Quelle semaine, quel dimanche !

Poussée par des événements exceptionnels provoqués par un potentat oriental d’un autre temps, l’Union européenne se mue en une vraie puissance internationale assumée.

Il lui fallait un déclic, elle l’a eu ; elle a su l’exploiter et c’est tout à son honneur. Plus que jamais nous pouvons être fiers d’être citoyens de l’Union, chacun dans son pays et par-delà celui-ci, membres de ce grand espace de démocratie politique, économique, sociale, humaniste, essentiel à la sécurité collective.

Nous avons su rester unis durant la longue épopée des négociations sur le Brexit, efficaces et solidaires dans l’accès de la population aux vaccins contre la convid-19 ; il aurait été pour le moins contradictoire et désolant que nous ne le soyons pas pour affronter une situation inédite où la guerre est aux portes des frontières de l’Union et qu’une agression innommable frappe un pays tiers ami. A ceux qui se demandaient jadis avec une certaine ironie qu’elle était le numéro de téléphone de l’Union européenne, maintenant ils l’ont !

Paris. Au détour d’une petite rue du Quartier Latin.

Ces derniers jours, à 27, nous avons été réactifs, rapides, unanimes (voir le bel éditorial, aujourd’hui, de Dominique Giuliani sur le site internet de La Fondation Robert Schuman dont il est président), pour énoncer ce dimanche en fin d‘après-midi, par la voie de la présidente de la Commission Ursula Von der Leyen et celle de Josep Borrell, haut responsable de l’UE pour les affaires étrangères et la politique de sécurité, un panel de mesures de représailles envers la Russie qui, en l’isolant, va transformer à terme ce pays en une sorte de Corée du Nord, à moins que son peuple, sa jeunesse, instruits et courageux, ses hommes d’affaires, ses généraux peut-être aussi ne se rebellent contre l’aventurier et ses délires mégalomaniaques.
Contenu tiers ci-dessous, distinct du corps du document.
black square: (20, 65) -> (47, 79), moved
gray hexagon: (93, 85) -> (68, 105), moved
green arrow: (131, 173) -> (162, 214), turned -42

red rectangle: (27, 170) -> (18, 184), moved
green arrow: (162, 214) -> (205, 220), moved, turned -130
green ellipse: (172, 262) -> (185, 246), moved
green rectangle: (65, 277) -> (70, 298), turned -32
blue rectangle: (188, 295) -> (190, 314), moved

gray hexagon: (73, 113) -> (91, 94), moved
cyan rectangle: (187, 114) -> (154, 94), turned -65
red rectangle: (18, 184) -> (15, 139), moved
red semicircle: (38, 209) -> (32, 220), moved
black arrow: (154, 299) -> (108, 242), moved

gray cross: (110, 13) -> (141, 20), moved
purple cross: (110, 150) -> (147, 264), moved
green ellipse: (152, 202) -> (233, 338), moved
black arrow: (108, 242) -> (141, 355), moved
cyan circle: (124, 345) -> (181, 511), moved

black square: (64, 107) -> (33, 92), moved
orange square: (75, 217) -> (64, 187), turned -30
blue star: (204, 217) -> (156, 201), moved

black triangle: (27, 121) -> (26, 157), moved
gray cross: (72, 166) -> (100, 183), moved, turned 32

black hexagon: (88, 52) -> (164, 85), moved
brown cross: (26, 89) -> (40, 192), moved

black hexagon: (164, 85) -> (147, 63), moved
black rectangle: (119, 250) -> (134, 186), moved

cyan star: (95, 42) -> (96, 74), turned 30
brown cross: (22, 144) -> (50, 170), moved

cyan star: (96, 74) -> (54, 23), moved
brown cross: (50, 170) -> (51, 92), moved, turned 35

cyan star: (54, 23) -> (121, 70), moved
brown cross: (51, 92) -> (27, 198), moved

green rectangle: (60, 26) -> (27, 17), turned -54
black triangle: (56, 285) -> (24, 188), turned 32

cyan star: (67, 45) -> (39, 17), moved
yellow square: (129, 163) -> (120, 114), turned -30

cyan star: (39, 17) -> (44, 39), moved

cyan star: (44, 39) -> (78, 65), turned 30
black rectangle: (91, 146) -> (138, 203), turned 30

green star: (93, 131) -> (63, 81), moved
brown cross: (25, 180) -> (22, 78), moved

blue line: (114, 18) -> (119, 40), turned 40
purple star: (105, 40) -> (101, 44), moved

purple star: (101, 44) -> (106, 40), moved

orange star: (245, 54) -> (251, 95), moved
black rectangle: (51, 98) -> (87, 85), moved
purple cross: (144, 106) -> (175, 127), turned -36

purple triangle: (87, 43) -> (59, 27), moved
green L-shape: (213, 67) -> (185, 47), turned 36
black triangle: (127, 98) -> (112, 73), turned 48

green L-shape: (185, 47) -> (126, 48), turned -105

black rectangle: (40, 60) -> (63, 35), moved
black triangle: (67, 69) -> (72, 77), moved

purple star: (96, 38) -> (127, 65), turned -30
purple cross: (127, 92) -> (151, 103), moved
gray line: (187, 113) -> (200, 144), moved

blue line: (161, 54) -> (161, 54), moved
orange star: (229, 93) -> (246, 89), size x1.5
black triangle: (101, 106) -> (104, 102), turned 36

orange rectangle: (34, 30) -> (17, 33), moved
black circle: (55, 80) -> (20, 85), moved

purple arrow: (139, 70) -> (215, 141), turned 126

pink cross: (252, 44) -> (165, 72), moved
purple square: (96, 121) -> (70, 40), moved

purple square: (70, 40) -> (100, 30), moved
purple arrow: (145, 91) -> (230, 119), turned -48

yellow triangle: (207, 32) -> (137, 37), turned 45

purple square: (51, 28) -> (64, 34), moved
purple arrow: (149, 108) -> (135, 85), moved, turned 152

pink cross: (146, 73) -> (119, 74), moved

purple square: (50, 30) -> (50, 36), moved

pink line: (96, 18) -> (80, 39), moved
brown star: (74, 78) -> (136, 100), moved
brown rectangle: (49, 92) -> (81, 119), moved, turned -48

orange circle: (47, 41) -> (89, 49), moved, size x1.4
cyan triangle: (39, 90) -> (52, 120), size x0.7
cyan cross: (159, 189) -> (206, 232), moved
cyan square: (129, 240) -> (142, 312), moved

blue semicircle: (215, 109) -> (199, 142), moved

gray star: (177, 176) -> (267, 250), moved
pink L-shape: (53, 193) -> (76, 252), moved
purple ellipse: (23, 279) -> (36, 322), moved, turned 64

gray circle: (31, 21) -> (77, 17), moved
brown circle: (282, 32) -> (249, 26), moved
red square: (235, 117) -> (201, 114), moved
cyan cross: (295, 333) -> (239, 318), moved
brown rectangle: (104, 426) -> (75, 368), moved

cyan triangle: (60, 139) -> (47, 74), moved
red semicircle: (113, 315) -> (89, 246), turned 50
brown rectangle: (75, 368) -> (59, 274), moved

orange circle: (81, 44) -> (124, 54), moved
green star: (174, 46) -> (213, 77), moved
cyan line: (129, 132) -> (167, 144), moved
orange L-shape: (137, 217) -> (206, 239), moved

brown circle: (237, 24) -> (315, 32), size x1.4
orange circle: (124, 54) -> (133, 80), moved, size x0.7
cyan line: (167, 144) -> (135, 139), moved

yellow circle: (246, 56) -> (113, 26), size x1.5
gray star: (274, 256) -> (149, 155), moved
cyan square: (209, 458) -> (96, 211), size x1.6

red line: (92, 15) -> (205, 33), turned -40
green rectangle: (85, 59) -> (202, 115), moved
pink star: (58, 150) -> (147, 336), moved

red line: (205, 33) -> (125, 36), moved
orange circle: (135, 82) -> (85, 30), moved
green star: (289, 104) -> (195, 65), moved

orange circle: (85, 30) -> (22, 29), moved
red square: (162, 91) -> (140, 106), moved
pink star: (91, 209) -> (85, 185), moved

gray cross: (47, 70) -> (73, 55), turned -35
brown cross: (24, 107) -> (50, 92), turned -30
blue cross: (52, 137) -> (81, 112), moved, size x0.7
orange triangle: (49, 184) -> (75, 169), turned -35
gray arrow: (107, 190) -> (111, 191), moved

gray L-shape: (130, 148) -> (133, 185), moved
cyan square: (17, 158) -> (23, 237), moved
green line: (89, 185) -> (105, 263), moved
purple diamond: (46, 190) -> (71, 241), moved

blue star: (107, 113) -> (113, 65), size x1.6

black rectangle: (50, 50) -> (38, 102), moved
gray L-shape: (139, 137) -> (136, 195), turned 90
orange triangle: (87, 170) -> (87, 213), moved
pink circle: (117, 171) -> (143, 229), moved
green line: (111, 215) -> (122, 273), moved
Après tout, le droit international s’appliquant aux conflits armés ne prescrit-il pas aux militaires, jusqu’aux plus hauts gradés, de désobéir à des ordres manifestement illégaux ? Et l’agression internationale – pardon, la double agression : invasion de l’Ukraine et menace d’usage de la force nucléaire – en est l’exemple le plus élevé, susceptible de conduire ses responsables devant un tribunal pénal international.

Il convient de saluer comme il se doit le revirement impressionnant qu’opère l’Allemagne dans ce cadre puisqu’elle décide, à l’issue d’une séance exceptionnelle du Reichstag, de livrer des armes défensive létales à l’Ukraine et de faire passer son budget militaire à 100 milliards d’euros, révisant ainsi totalement la doctrine qui était la sienne depuis 70 ans. Elle a su ne pas faire à V. Poutine le plaisir de ce qu’il attendait d’elle en pensant qu’elle s’en tiendrait à une interprétation classique de sa constitution, à ses intérêts immédiats, à un attentisme prudent et à un non-engagement.

Le Kremlin a de quoi être déçu. Il vient de créer l’Europe puissance tout en continuant à ravager la Russie. Peut-être même vient-il d’enclencher l’adhésion de l’Ukraine à l’Union. Celle-ci en fait la demande insistante depuis le début de ces tragiques événements et Madame Von der Leyen avec plusieurs États membres se disent favorables à cette perspective. Il y a une place à prendre pour revenir à 28 et l’Ukraine est déjà, de cœur, avec nous.

Vladimir Poutine, vieux dinosaure, doit savoir que les citoyens de l’Union, après des siècles de guerres fratricides, ont acquis en 70 ans une culture de la paix en Europe dont ils sont fiers.